IEEE Trans Biomed Eng. 2019 Nov;66(11):3098-3104. doi: 10.1109/TBME.2019.2900415. Epub 2019 Feb 19.
Force myography (FMG), which measures the surface pressure profile exerted by contracting muscles, has been proposed as an alternative to electromyography (EMG) for human-machine interfaces. Although FMG pattern recognition-based control systems have yielded higher offline classification accuracy, comparatively few works have examined the usability of FMG for real-time control. In this work, we conduct a comprehensive comparison of EMG- and FMG-based schemes using both classification and regression controllers.
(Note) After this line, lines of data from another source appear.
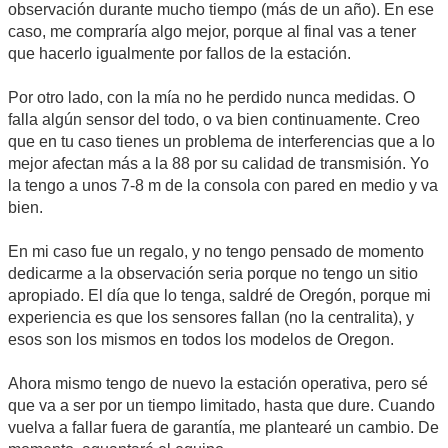
observación durante mucho tiempo (más de un año). En ese
caso, me compraría algo mejor, porque al final vas a tener
que hacerlo igualmente por fallos de la estación.
Por otro lado, con la mía no he perdido nunca medidas. O
falla algún sensor del todo, o va bien continuamente. Creo
que en tu caso tienes un problema de interferencias que a lo
mejor afectan más a la 88 por su calidad de transmisión. Yo
la tengo a unos 7-8 m de la consola con pared en medio y va
bien.
En mi caso fue un regalo, y no tengo pensado de momento
dedicarme a la observación seria porque no tengo un sitio
apropiado. El día que lo tenga, saldré de Oregón, porque mi
experiencia es que los sensores fallan (no la centralita), y
esos son los mismos en todos los modelos de Oregon.
Ahora mismo tengo de nuevo la estación operativa, pero sé
que va a ser por un tiempo limitado, hasta que dure. Cuando
vuelva a fallar fuera de garantía, me plantearé un cambio. De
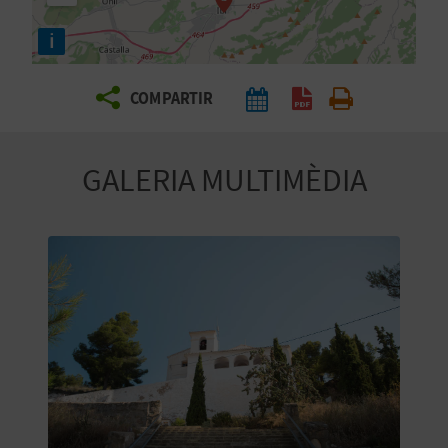
E
i
I
X
COMPARTIR
V
GALERIA MULTIMÈDIA
I
A
T
J
A
T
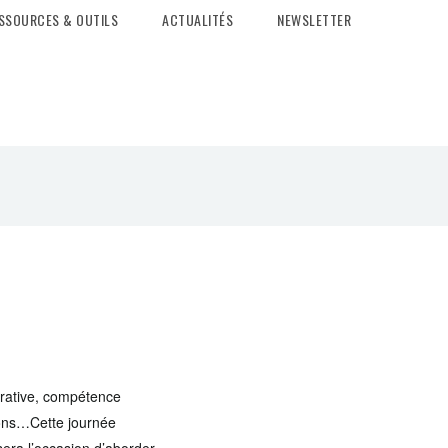
SSOURCES & OUTILS
ACTUALITÉS
NEWSLETTER
trative, compétence
ions…Cette journée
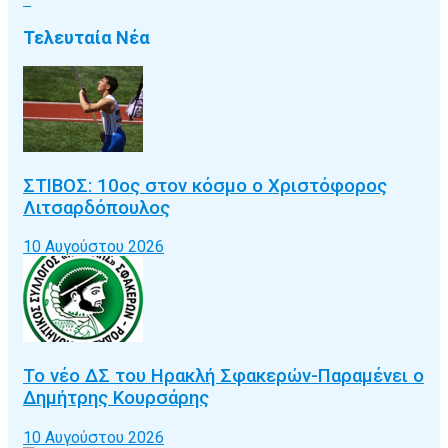
Τελευταία Νέα
ΣΤΙΒΟΣ: 10ος στον κόσμο ο Χριστόφορος
Λιτσαρδόπουλος
10 Αυγούστου 2026
Το νέο ΔΣ του Ηρακλή Σφακερών-Παραμένει ο
Δημήτρης Κουρσάρης
10 Αυγούστου 2026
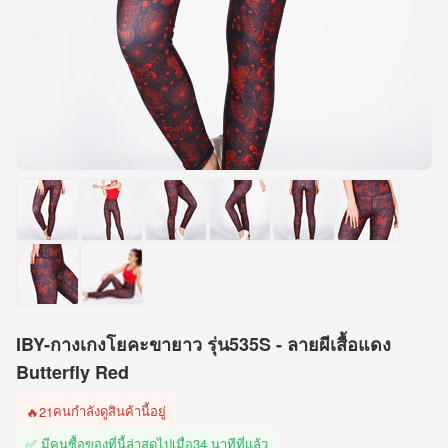
IBY-กางเกงโยคะขายาว รุ่น535S - ลายผีเสื้อแดง
Butterfly Red
คนกำลังดูสินค้านี้อยู่
🔥
21
✅ มีคนซื้อของที่นี้ล่าสุดไปเมื่อ
34 นาทีที่แล้ว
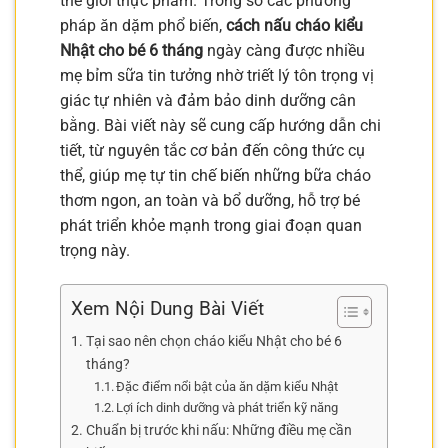
thế giới thực phẩm. Trong số các phương
pháp ăn dặm phổ biến,
cách nấu cháo kiểu
Nhật cho bé 6 tháng
ngày càng được nhiều
mẹ bỉm sữa tin tưởng nhờ triết lý tôn trọng vị
giác tự nhiên và đảm bảo dinh dưỡng cân
bằng. Bài viết này sẽ cung cấp hướng dẫn chi
tiết, từ nguyên tắc cơ bản đến công thức cụ
thể, giúp mẹ tự tin chế biến những bữa cháo
thơm ngon, an toàn và bổ dưỡng, hỗ trợ bé
phát triển khỏe mạnh trong giai đoạn quan
trọng này.
Xem Nội Dung Bài Viết
Tại sao nên chọn cháo kiểu Nhật cho bé 6
tháng?
Đặc điểm nổi bật của ăn dặm kiểu Nhật
Lợi ích dinh dưỡng và phát triển kỹ năng
Chuẩn bị trước khi nấu: Những điều mẹ cần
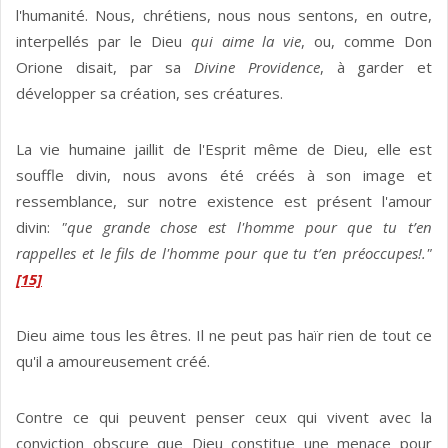
l'humanité. Nous, chrétiens, nous nous sentons, en outre,
interpellés par le Dieu
qui
aime la vie
, ou, comme Don
Orione disait, par sa
Divine Providence
, à garder et
développer sa création, ses créatures.
La vie humaine jaillit de l'Esprit même de Dieu, elle est
souffle divin, nous avons été créés à son image et
ressemblance, sur notre existence est présent l'amour
divin:
"que grande chose est l'homme pour que tu t’en
rappelles et le fils de l'homme pour que tu t’en préoccupes!."
[15]
Dieu aime tous les êtres. Il ne peut pas haïr rien de tout ce
qu'il a amoureusement créé.
Contre ce qui peuvent penser ceux qui vivent avec la
conviction obscure que Dieu constitue une menace pour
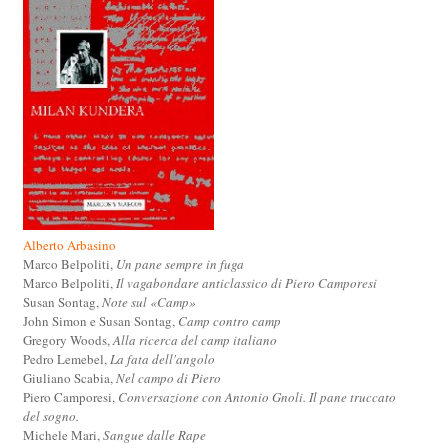
Alberto Arbasino
Marco Belpoliti,
Un pane sempre in fuga
Marco Belpoliti,
Il vagabondare anticlassico di Piero Camporesi
Susan Sontag,
Note sul «Camp»
John Simon e Susan Sontag,
Camp contro camp
Gregory Woods,
Alla ricerca del camp italiano
Pedro Lemebel,
La fata dell'angolo
Giuliano Scabia,
Nel campo di Piero
Piero Camporesi,
Conversazione con Antonio Gnoli. Il pane truccato
del sogno.
Michele Mari,
Sangue dalle Rape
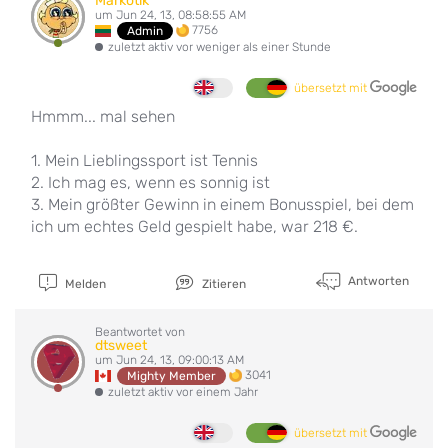
Markotik
um Jun 24, 13, 08:58:55 AM
7756
Admin
zuletzt aktiv vor weniger als einer Stunde
übersetzt mit
Hmmm... mal sehen
1. Mein Lieblingssport ist Tennis
2. Ich mag es, wenn es sonnig ist
3. Mein größter Gewinn in einem Bonusspiel, bei dem
ich um echtes Geld gespielt habe, war 218 €.
Antworten
Melden
Zitieren
Beantwortet von
dtsweet
um Jun 24, 13, 09:00:13 AM
3041
Mighty Member
zuletzt aktiv vor einem Jahr
übersetzt mit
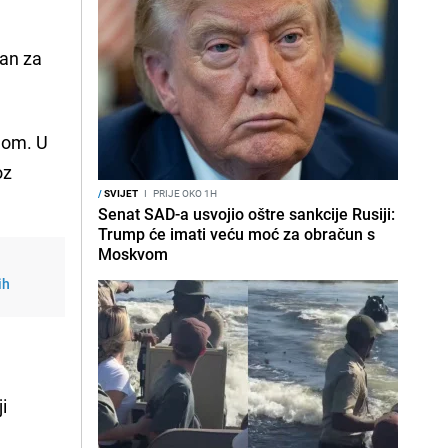
m
van za
jom. U
oz
/
SVIJET
I
PRIJE OKO 1H
Senat SAD-a usvojio oštre sankcije Rusiji:
Trump će imati veću moć za obračun s
Moskvom
ih
i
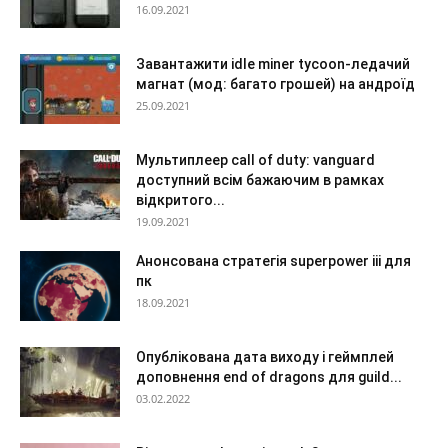
16.09.2021
Завантажити idle miner tycoon-ледачий
магнат (мод: багато грошей) на андроїд
25.09.2021
Мультиплеер call of duty: vanguard
доступний всім бажаючим в рамках
відкритого...
19.09.2021
Анонсована стратегія superpower iii для
пк
18.09.2021
Опублікована дата виходу і геймплей
доповнення end of dragons для guild...
03.02.2022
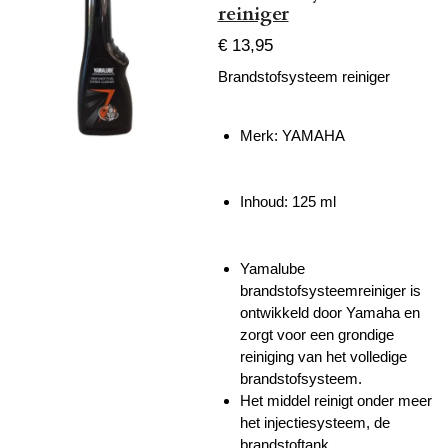
reiniger
€ 13,95
Brandstofsysteem reiniger
Merk: YAMAHA
Inhoud: 125 ml
Yamalube
brandstofsysteemreiniger is
ontwikkeld door Yamaha en
zorgt voor een grondige
reiniging van het volledige
brandstofsysteem.
Het middel reinigt onder meer
het injectiesysteem, de
brandstoftank,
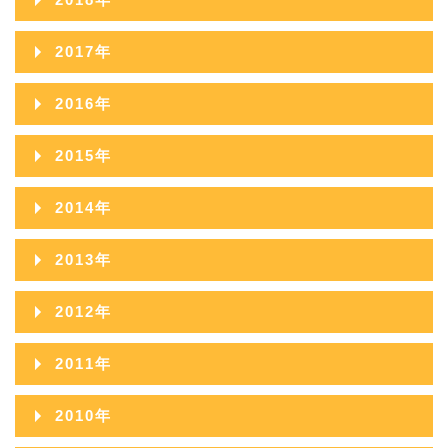
2019年11月
2018年12月
2017年
2019年10月
2018年11月
2017年12月
2016年
2019年09月
2018年10月
2017年11月
2016年12月
2015年
2019年08月
2018年09月
2017年10月
2016年11月
2015年12月
2019年07月
2014年
2018年08月
2017年09月
2016年10月
2015年11月
2019年06月
2014年12月
2018年07月
2013年
2017年08月
2016年09月
2015年10月
2019年05月
2014年11月
2018年06月
2013年12月
2017年07月
2012年
2016年08月
2015年09月
2019年04月
2014年10月
2018年05月
2013年11月
2017年06月
2012年12月
2016年07月
2011年
2015年08月
2019年03月
2014年09月
2018年04月
2013年10月
2017年05月
2012年11月
2016年06月
2011年12月
2015年07月
2019年02月
2010年
2014年08月
2018年03月
2013年09月
2017年04月
2012年10月
2016年05月
2011年11月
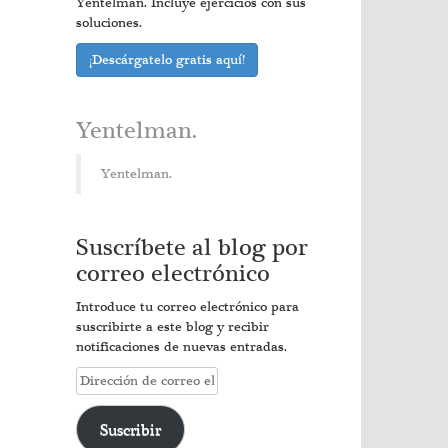
Yentelman. Incluye ejercicios con sus
soluciones.
¡Descárgatelo gratis aquí!
Yentelman.
Yentelman.
Suscríbete al blog por
correo electrónico
Introduce tu correo electrónico para
suscribirte a este blog y recibir
notificaciones de nuevas entradas.
Dirección
de
correo
Suscribir
electrónico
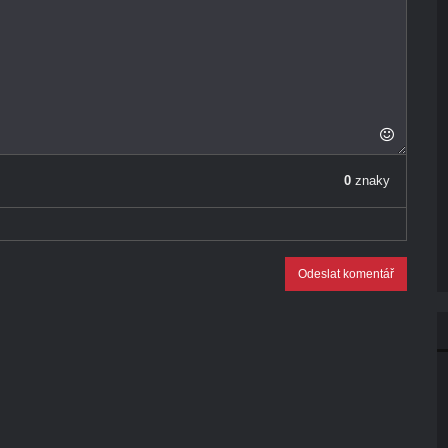
0
znaky
Odeslat komentář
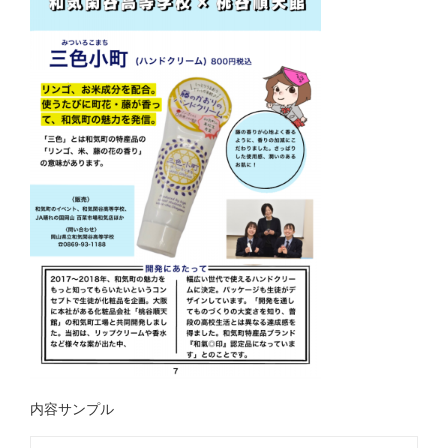
内容サンプル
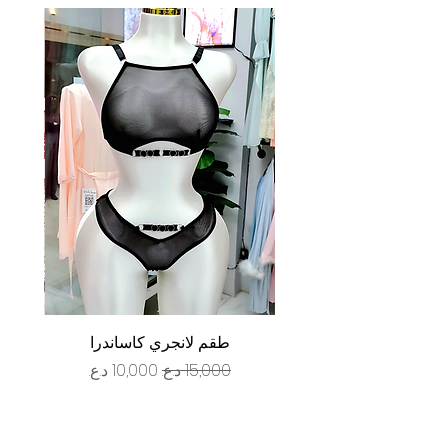
طقم لانجري كاساندرا
سعر عادي
سعر البيع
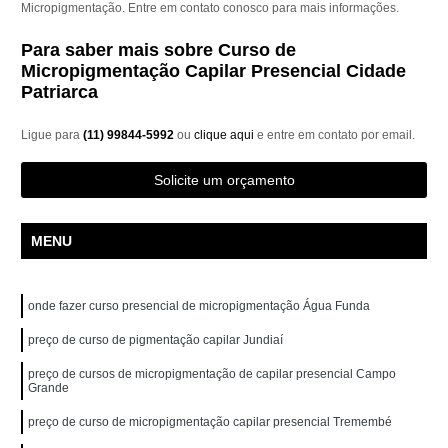
Micropigmentação. Entre em contato conosco para mais informações.
Para saber mais sobre Curso de
Micropigmentação Capilar Presencial Cidade
Patriarca
Ligue para
(11) 99844-5992
ou
clique aqui
e entre em contato por email.
Solicite um orçamento
MENU
onde fazer curso presencial de micropigmentação Água Funda
preço de curso de pigmentação capilar Jundiaí
preço de cursos de micropigmentação de capilar presencial Campo
Grande
preço de curso de micropigmentação capilar presencial Tremembé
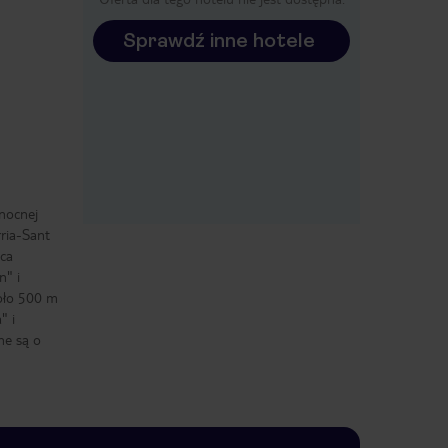
Sprawdź inne hotele
łnocnej
rria-Sant
ica
n" i
koło 500 m
" i
ne są o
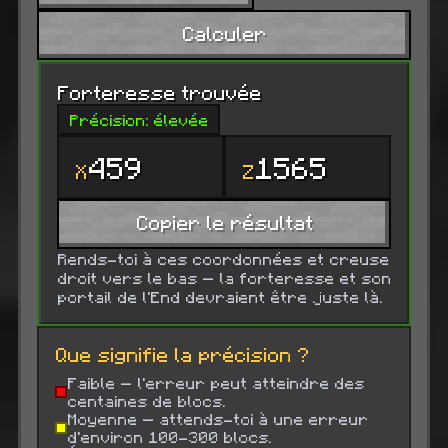
Calculer
Forteresse trouvée
Précision: élevée
459
1565
X
Z
Copier le résultat
Rends-toi à ces coordonnées et creuse
droit vers le bas — la forteresse et son
portail de l'End devraient être juste là.
Que signifie la précision ?
Faible — l'erreur peut atteindre des
centaines de blocs.
Moyenne — attends-toi à une erreur
d'environ 100-300 blocs.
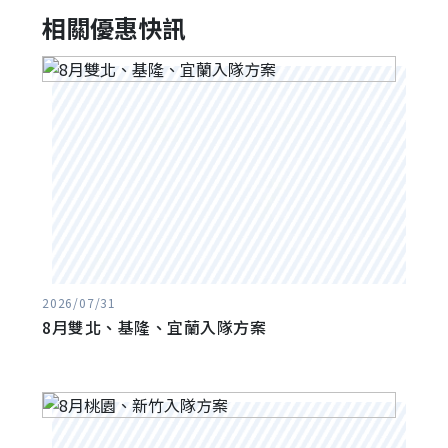
相關優惠快訊
2026/07/31
8月雙北、基隆、宜蘭入隊方案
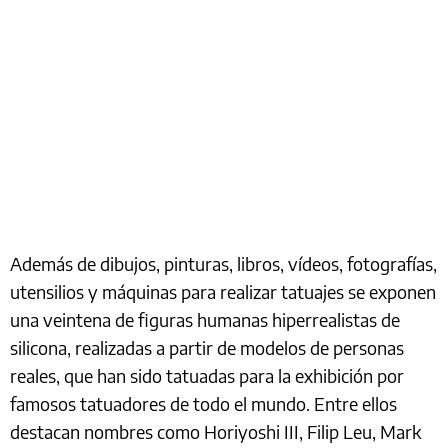
Además de dibujos, pinturas, libros, vídeos, fotografías,
utensilios y máquinas para realizar tatuajes se exponen
una veintena de figuras humanas hiperrealistas de
silicona, realizadas a partir de modelos de personas
reales, que han sido tatuadas para la exhibición por
famosos tatuadores de todo el mundo. Entre ellos
destacan nombres como Horiyoshi III, Filip Leu, Mark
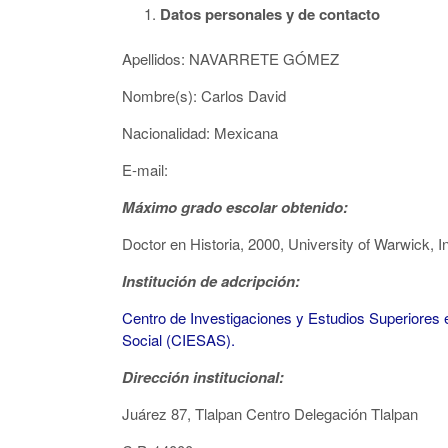
Datos personales y de contacto
Apellidos: NAVARRETE GÓMEZ
Nombre(s): Carlos David
Nacionalidad: Mexicana
E-mail:
Máximo grado escolar obtenido:
Doctor en Historia, 2000, University of Warwick, In
Institución de adcripción:
Centro de Investigaciones y Estudios Superiores 
Social (CIESAS).
Dirección institucional:
Juárez 87, Tlalpan Centro Delegación Tlalpan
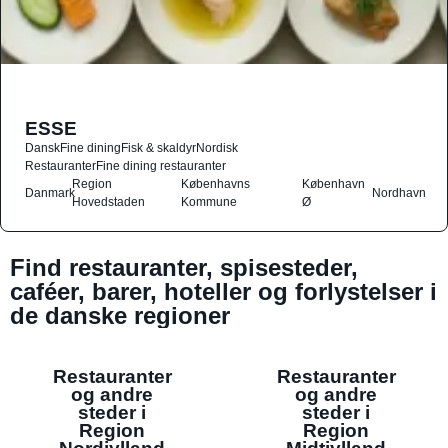
ESSE
Dansk
Fine dining
Fisk & skaldyr
Nordisk
Restauranter
Fine dining restauranter
Region
Københavns
København
Danmark
Nordhavn
Hovedstaden
Kommune
Ø
Find restauranter, spisesteder,
caféer, barer, hoteller og forlystelser i
de danske regioner
Restauranter
Restauranter
og andre
og andre
steder i
steder i
Region
Region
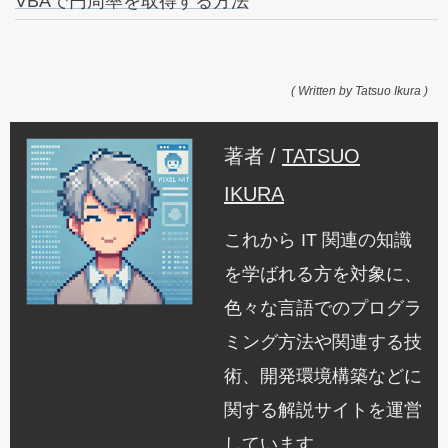
VBAで円周率を取得する方法
( Written by Tatsuo Ikura )
著者 /
TATSUO
IKURA
これから IT 関連の知識
を学ばれる方を対象に、
色々な言語でのプログラ
ミング方法や関連する技
術、開発環境構築などに
関する解説サイトを運営
しています。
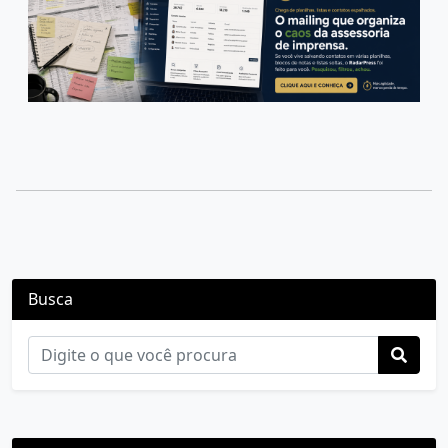
Busca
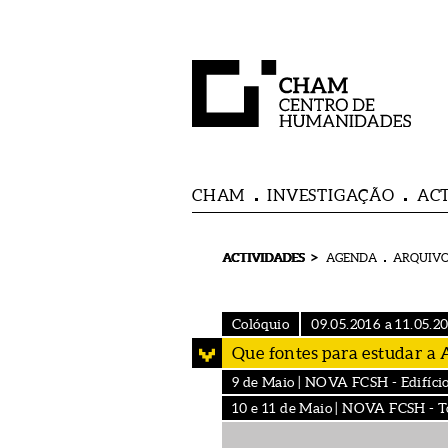
CHAM
INVESTIGAÇÃO
AC
>
ACTIVIDADES
AGENDA
ARQUIVO
Colóquio
09.05.2016 a 11.05.2
Que fontes para estudar a 
9 de Maio | NOVA FCSH - Edifício 
10 e 11 de Maio | NOVA FCSH - Tor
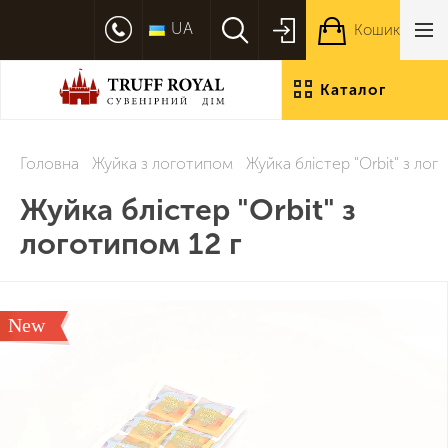
UA
Кошик
Каталог
продукції
Головна
Жуйка з логотипом
Жуйка блістер "Orbit" з лог
Жуйка блістер "Orbit" з
логотипом 12 г
New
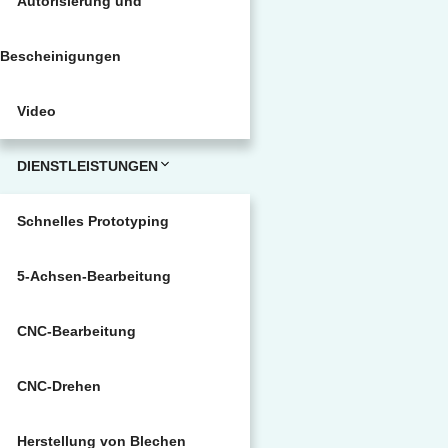
Autorisierung und
Bescheinigungen
Video
DIENSTLEISTUNGEN
Schnelles Prototyping
5-Achsen-Bearbeitung
CNC-Bearbeitung
CNC-Drehen
Herstellung von Blechen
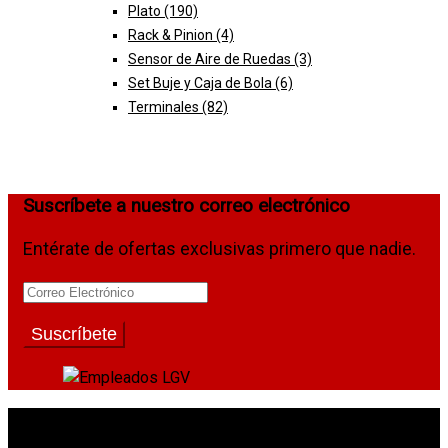
Plato
(190)
Rack & Pinion
(4)
Sensor de Aire de Ruedas
(3)
Set Buje y Caja de Bola
(6)
Terminales
(82)
Suscríbete a nuestro correo electrónico
Entérate de ofertas exclusivas primero que nadie.
La Gran Vía Auto Parts © 2026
A total of 20 participants performed a two-degree-of-freedom Fitts' Law-style virtual target acquisition task using both FMG- and EMG-based classification and regression control schemes. Performance was evaluated based on the standard Fitts' law testing metrics throughput, path efficiency, average speed, number of timeouts, overshoot, stopping distance, and simultaneity.
The FMG-based classification system significantly outperformed the EMG-based classification system in both throughput (0.902 ± 0.270) versus (0.751 ± 0.309), (ρ < 0.001) and path efficiency (87.2 ± 8.7) versus (83.2 ± 7.8), (ρ < 0.001). Similarly, FMG-based regression significantly outperformed EMG-based regression in throughput (0.871 ± 0.2) versus (0.69 ± 0.3), (ρ < 0.001) and path efficiency (64.8 ± 5.3) versus (58.8 ± 7.1), (ρ < 0.001).
The FMG-based schemes outperformed the EMG-based schemes regardless of which controller was used. This provides further evidence for FMG as a viable alternative to EMG for human-machine interfaces.
This work describes a comprehensive evaluation of the online usability of FMG- and EMG-based control using both sequential classification and simultaneous regression control.
力肌电图(FMG)通过测量收缩肌肉施加的表面压力分布来评估肌肉力量,它被提议作为肌电图(EMG)的替代方法,用于人机接口。虽然基于 FMG 模式识别的控制系统在线下的分类准确率更高,但相对较少的工作研究了 FMG 在实时控制中的可用性。在这项工作中,我们使用分类和回归控制器对基于 EMG 和 FMG 的方案进行了全面比较。
总共 20 名参与者使用基于 FMG 和 EMG 的分类和回归控制方案完成了一个两自由度 Fitts 法则风格的虚拟目标采集任务。性能评估基于标准 Fitts 法则测试指标,包括吞吐量、路径效率、平均速度、超时次数、超调量、停止距离和同时性。
基于 FMG 的分类系统在吞吐量(0.902±0.270 对 0.751±0.309)和路径效率(87.2±8.7 对 83.2±7.8)方面均显著优于基于 EMG 的分类系统(ρ<0.001)。同样,基于 FMG 的回归在吞吐量(0.871±0.2 对 0.69±0.3)和路径效率(64.8±5.3 对 58.8±7.1)方面均显著优于基于 EMG 的回归(ρ<0.001)。
无论使用哪种控制器,基于 FMG 的方案都优于基于 EMG 的方案。这为 FMG 作为 EMG 的替代方案用于人机接口提供了进一步的证据。
这项工作描述了对基于 FMG 和 EMG 的控制的在线可用性的全面评估,使用了顺序分类和同时回归控制。